* What needs to be done
In the answer, give the entries below exactly, from the first line through the line with "или спокойная жизнь. Затем проверьте", with every picture omitted.

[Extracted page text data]
------------

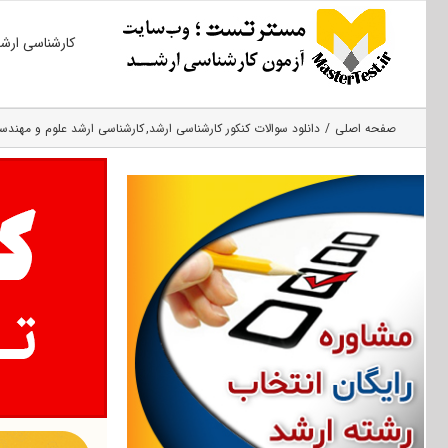
Ski
کارشناسی ارش
t
conten
صفحه اصلی
دانلود سوالات کنکور کارشناسی ارشد
کارشناسی ارشد علوم و مهند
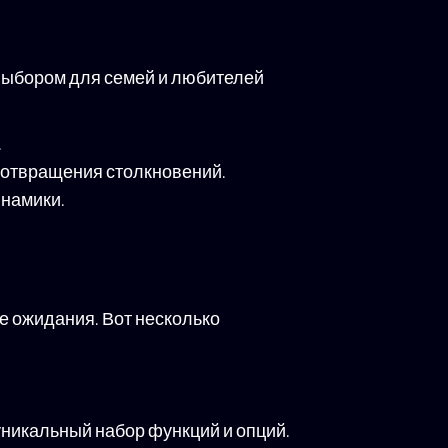
 выбором для семей и любителей
.
дотвращения столкновений.
инамики.
е ожидания. Вот несколько
 уникальный набор функций и опций.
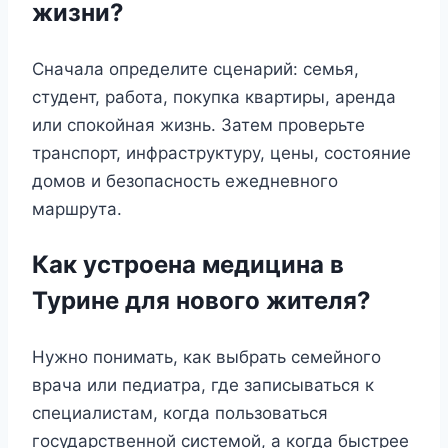
жизни?
Сначала определите сценарий: семья,
студент, работа, покупка квартиры, аренда
или спокойная жизнь. Затем проверьте
транспорт, инфраструктуру, цены, состояние
домов и безопасность ежедневного
маршрута.
Как устроена медицина в
Турине для нового жителя?
Нужно понимать, как выбрать семейного
врача или педиатра, где записываться к
специалистам, когда пользоваться
государственной системой, а когда быстрее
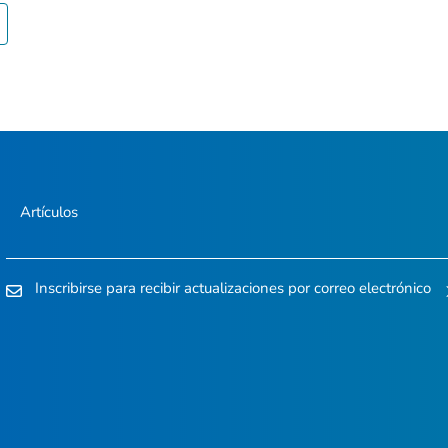
Artículos
Inscribirse para recibir actualizaciones por correo electrónico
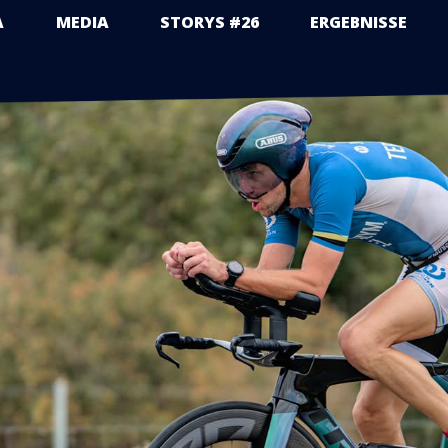
A
MEDIA
STORYS #26
ERGEBNISSE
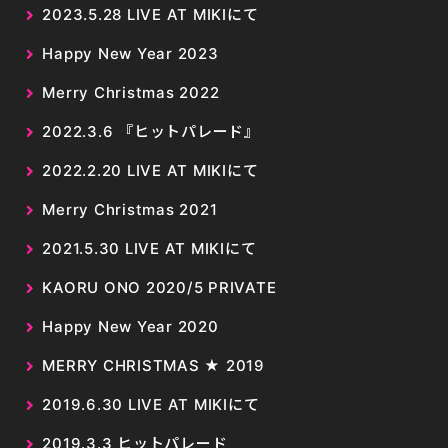
2023.5.28 LIVE AT MIKIにて
Happy New Year 2023
Merry Christmas 2022
2022.3.6 『ヒットパレード』
2022.2.20 LIVE AT MIKIにて
Merry Christmas 2021
2021.5.30 LIVE AT MIKIにて
KAORU ONO 2020/5 PRIVATE
Happy New Year 2020
MERRY CHRISTMAS ★ 2019
2019.6.30 LIVE AT MIKIにて
2019.3.3 ヒットパレード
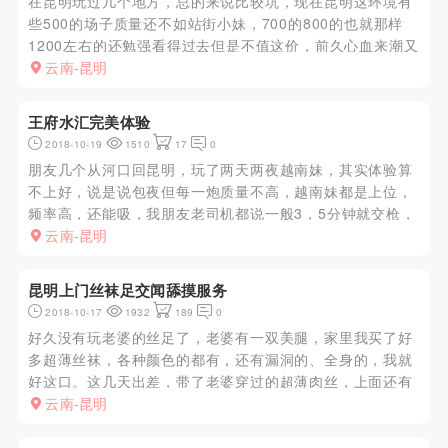
在昆明玩过几个地方，总的来说比较坑，现在昆明这环境有
些500的场子质量还不如站街小妹，700的800的也就那样
1200左右的还勉强看得过去但是不值这价，前久心血来潮又
不知道好的场子于是去了这个读大学的时候一个宿舍都经常
云南-昆明
去的场子，总的来说这里性价比还是比较高的，位置隐蔽，
不容易被发...
王府水汇完美体验
2018-10-19
1510
17
0
朋友几个从河口回昆明，玩了两天两夜越南妹，其实体验算
不上好，说是说包夜但每一炮质量不高，越南妹都是上位，
频率高，还能吸，我朋友老司机都说一般3，5分钟就交枪，
纯粹皮肉交易，不好玩。回昆后先是说找个花歌厅，找个公
云南-昆明
主撩撩骚，出个台还不是美滋滋？结果经理说那天晚上刚好
妹妹不够，实在抱歉...
昆明上门丝袜足交闻舔摸服务
2018-10-17
1932
189
0
好久没有玩老婆的丝足了，老婆有一双美腿，家里我买了好
多超薄丝袜，各种颜色的都有，还有漏洞的、全身的，我就
好这口。这几天出差，带了老婆穿过的超薄肉丝，上面还有
老婆的脚臭和香水味。今天特别想找个丝足妹玩玩，我之前
云南-昆明
没有找过丝足，也没有嫖过，不是说不想或不敢，只是怕不
安全，但今天特别想，...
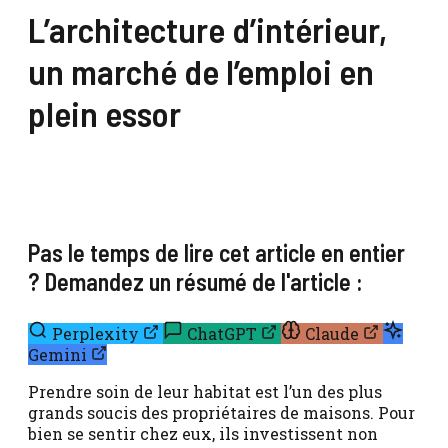
L’architecture d’intérieur,
un marché de l’emploi en
plein essor
Pas le temps de lire cet article en entier
? Demandez un résumé de l'article :
Perplexity
ChatGPT
Claude
Gemini
Prendre soin de leur habitat est l’un des plus
grands soucis des propriétaires de maisons. Pour
bien se sentir chez eux, ils investissent non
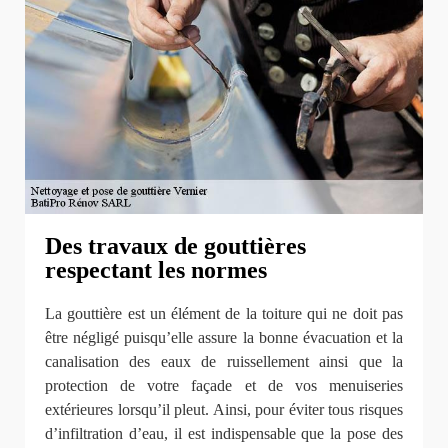
Des travaux de gouttières
respectant les normes
La gouttière est un élément de la toiture qui ne doit pas
être négligé puisqu’elle assure la bonne évacuation et la
canalisation des eaux de ruissellement ainsi que la
protection de votre façade et de vos menuiseries
extérieures lorsqu’il pleut. Ainsi, pour éviter tous risques
d’infiltration d’eau, il est indispensable que la pose des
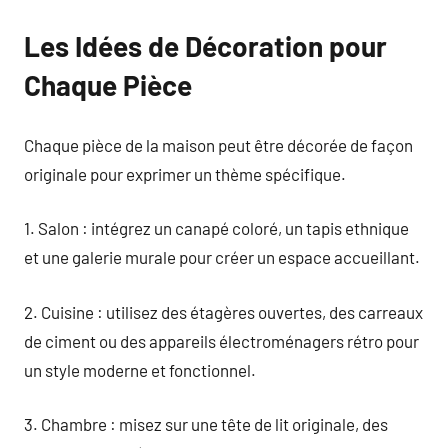
Les Idées de Décoration pour
Chaque Pièce
Chaque pièce de la maison peut être décorée de façon
originale pour exprimer un thème spécifique.
1. Salon : intégrez un canapé coloré, un tapis ethnique
et une galerie murale pour créer un espace accueillant.
2. Cuisine : utilisez des étagères ouvertes, des carreaux
de ciment ou des appareils électroménagers rétro pour
un style moderne et fonctionnel.
3. Chambre : misez sur une tête de lit originale, des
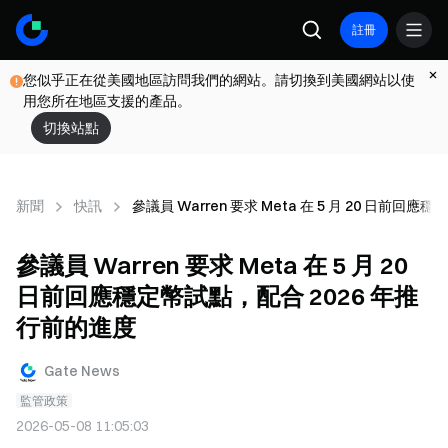
註冊
您似乎正在從美國地區訪問我們的網站。請切換到美國網站以使
用您所在地區支援的產品。
切換站點
新聞
快訊
參議員 Warren 要求 Meta 在 5 月 20 日前回
參議員 Warren 要求 Meta 在 5 月 20
日前回應穩定幣試點，配合 2026 年推
行前的進度
Gate News
監管政策
2026-05-08 11:05:03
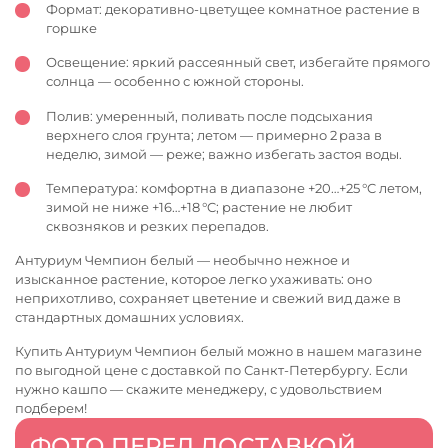
Формат: декоративно‑цветущее комнатное растение в
горшке
Освещение: яркий рассеянный свет, избегайте прямого
солнца — особенно с южной стороны.
Полив: умеренный, поливать после подсыхания
верхнего слоя грунта; летом — примерно 2 раза в
неделю, зимой — реже; важно избегать застоя воды.
Температура: комфортна в диапазоне +20…+25 °C летом,
зимой не ниже +16…+18 °C; растение не любит
сквозняков и резких перепадов.
Антуриум Чемпион белый — необычно нежное и
изысканное растение, которое легко ухаживать: оно
неприхотливо, сохраняет цветение и свежий вид даже в
стандартных домашних условиях.
Купить Антуриум Чемпион белый можно в нашем магазине
по выгодной цене с доставкой по Санкт-Петербургу. Если
нужно кашпо — скажите менеджеру, с удовольствием
подберем!
ФОТО ПЕРЕД ДОСТАВКОЙ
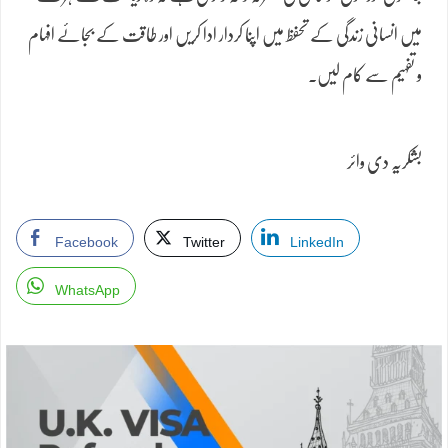
میں انسانی زندگی کے تحفظ میں اپنا کردار ادا کریں اور طاقت کے بجائے افہام
و تفہیم سے کام لیں۔
بشکریہ دی وائر
Facebook
Twitter
LinkedIn
WhatsApp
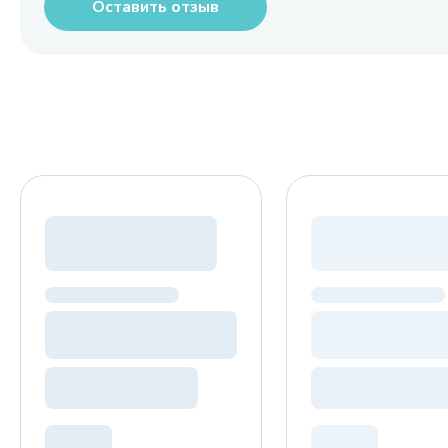
Оставить отзыв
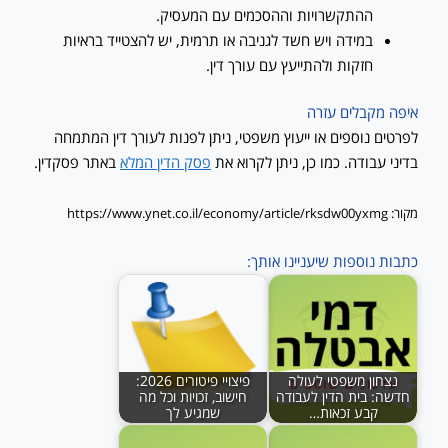
ההתקשרויות וההסכמים עם המעסיק.
במידה ויש חשד לגניבה או תרמית, יש להצטייד בראיות
חזקות ולהתייעץ עם עורך דין.
איפה מקבלים עזרה
לפרטים נוספים או ייעוץ משפטי, ניתן לפנות לעורך דין המתמחה
בדיני עבודה. כמו כן, ניתן לקרוא את
פסק הדין המלא
באתר פסקדין.
מקור: https://www.ynet.co.il/economy/article/rksdw00yxmg
כתבות נוספות שיעניינו אותך:
נצחון משפטי לעולה
פיצויי פיטורים 2026:
חדשה: בית הדין לעבודה
חישוב, זכויות וכל מה
קבע זכאות…
שמגיע לך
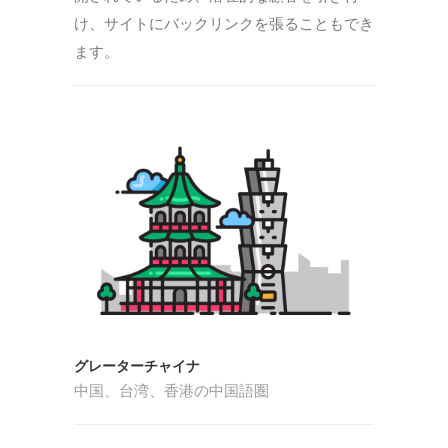
け、サイトにバックリンクを張ることもでき
ます。
グレーターチャイナ
中国、台湾、香港の中国語圏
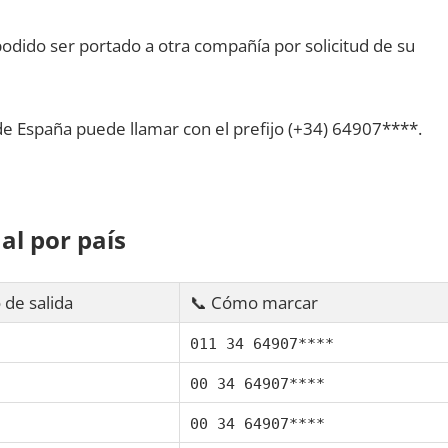
dido ser portado а otra compañía pοr solicitud dе su
dе España puede llamar сοn el prefijo (+34) 64907****.
al pοr país
 dе salida
📞 Cómo marcar
011 34 64907****
00 34 64907****
00 34 64907****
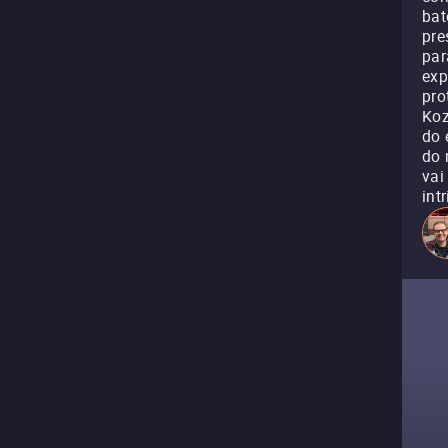
bat
pre
par
exp
pro
Koz
do 
do 
vai
int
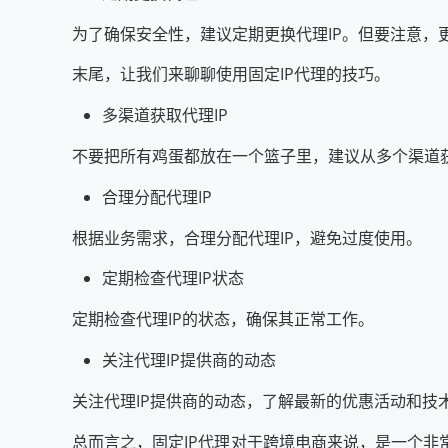
为了确保安全性，建议定期更换代理IP。但要注意，
末尾，让我们来聊聊使用固定IP代理的技巧。
多渠道获取代理IP
不要把所有鸡蛋都放在一个篮子里，建议从多个渠道获
合理分配代理IP
根据业务需求，合理分配代理IP，避免过度使用。
定期检查代理IP状态
定期检查代理IP的状态，确保其正常工作。
关注代理IP提供商的动态
关注代理IP提供商的动态，了解最新的优惠活动和技
总而言之，固定IP代理对于跨境电商来说，是一个非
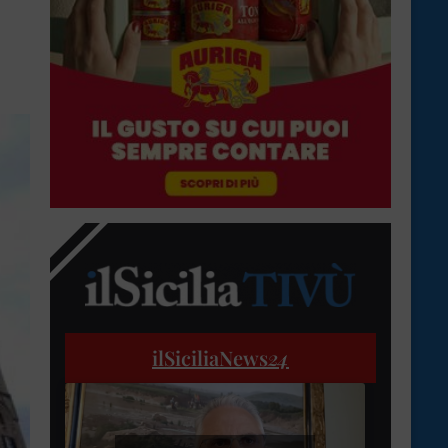
ilSiciliaNews
24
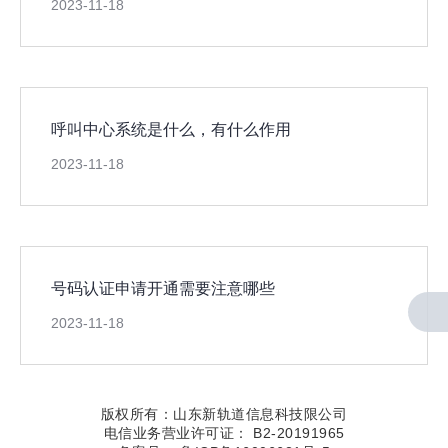
2023-11-18
呼叫中心系统是什么，有什么作用
2023-11-18
号码认证申请开通需要注意哪些
2023-11-18
版权所有：
山东新轨道信息科技限公司
电信业务营业许可证： B2-20191965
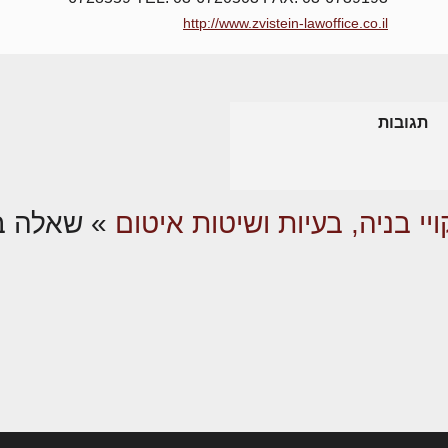
http://www.zvistein-lawoffice.co.il
תגובות
ויי בניה, בעיות ושיטות איטום
»
שאלה ב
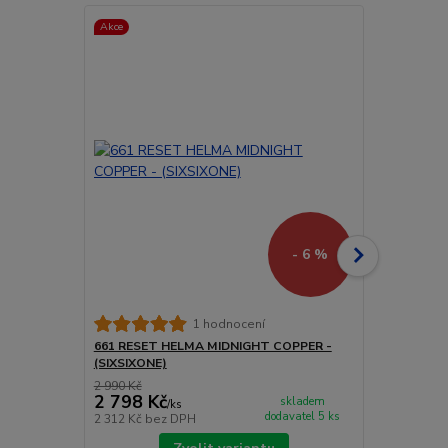
Akce
Akce
Doprava ZD
- 6 %
661 RESET 
1 hodnocení
(SIXSIXONE)
661 RESET HELMA MIDNIGHT COPPER -
(SIXSIXONE)
2 990 Kč
4 200 Kč
2 798 Kč
3 990 Kč
skladem
/
ks
dodavatel 5 ks
2 312 Kč
bez DPH
3 298 Kč
bez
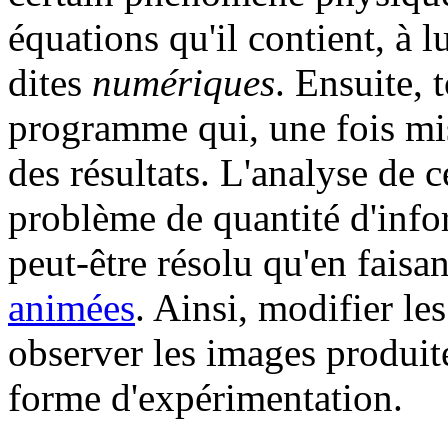
équations qu'il contient, à 
dites
numériques
. Ensuite, 
programme qui, une fois mis 
des résultats. L'analyse de 
problème de quantité d'info
peut-être résolu qu'en faisa
animées
. Ainsi, modifier le
observer les images produit
forme d'expérimentation.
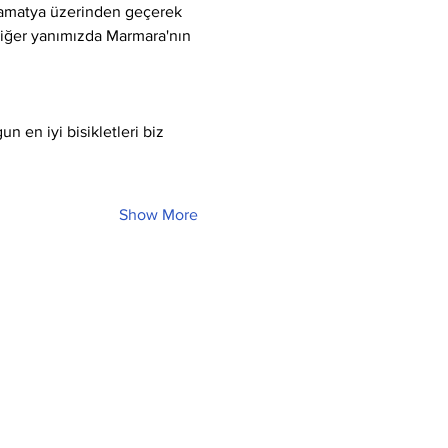
Samatya üzerinden geçerek 
 diğer yanımızda Marmara'nın 
 en iyi bisikletleri biz 
Show More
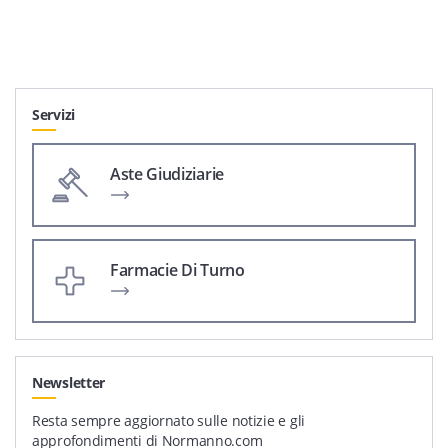
Servizi
Aste Giudiziarie
Farmacie Di Turno
Newsletter
Resta sempre aggiornato sulle notizie e gli
approfondimenti di Normanno.com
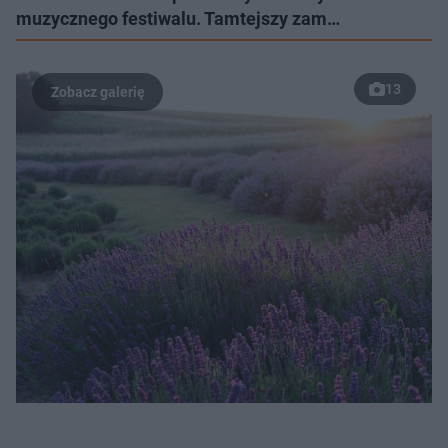
muzycznego festiwalu. Tamtejszy zam…
13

------------

* Solution to this problem
Ski
کارشناسی ارش
t
conten
صفحه اصلی
دانلود سوالات کنکور کارشناسی ارشد
کارشناسی ارشد علوم و مهند
 выбором для семей и любителей
.
дотвращения столкновений.
инамики.
е ожидания. Вот несколько
 уникальный набор функций и опций.
жизни?
Сначала определите сценарий: семья,
студент, работа, покупка квартиры, аренда
или спокойная жизнь. Затем проверьте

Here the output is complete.